**Work to complete**
Below are the records; give again exactly the lines that run from the one with "446-22462-9. Volltext nicht vorhanden." through the last line.

(Collected data)
<<<<

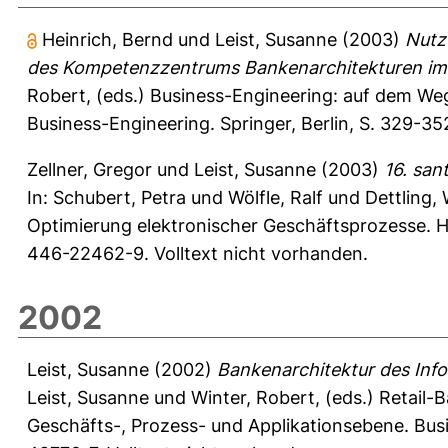
Heinrich, Bernd
und
Leist, Susanne
(2003)
Nutz
des Kompetenzzentrums Bankenarchitekturen im I
Robert
, (eds.) Business-Engineering: auf dem We
Business-Engineering. Springer, Berlin, S. 329-
Zellner, Gregor
und
Leist, Susanne
(2003)
16. san
In:
Schubert, Petra
und
Wölfle, Ralf
und
Dettling, 
Optimierung elektronischer Geschäftsprozesse.
446-22462-9. Volltext nicht vorhanden.
2002
Leist, Susanne
(2002)
Bankenarchitektur des Info
Leist, Susanne
und
Winter, Robert
, (eds.) Retail-
Geschäfts-, Prozess- und Applikationsebene. Busi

>>>>

**Exercise output**
446-22462-9. Volltext nicht vorhanden.
2002
Leist, Susanne
(2002)
Bankenarchitektur des Info
Leist, Susanne
und
Winter, Robert
, (eds.) Retail-
Geschäfts-, Prozess- und Applikationsebene. Busi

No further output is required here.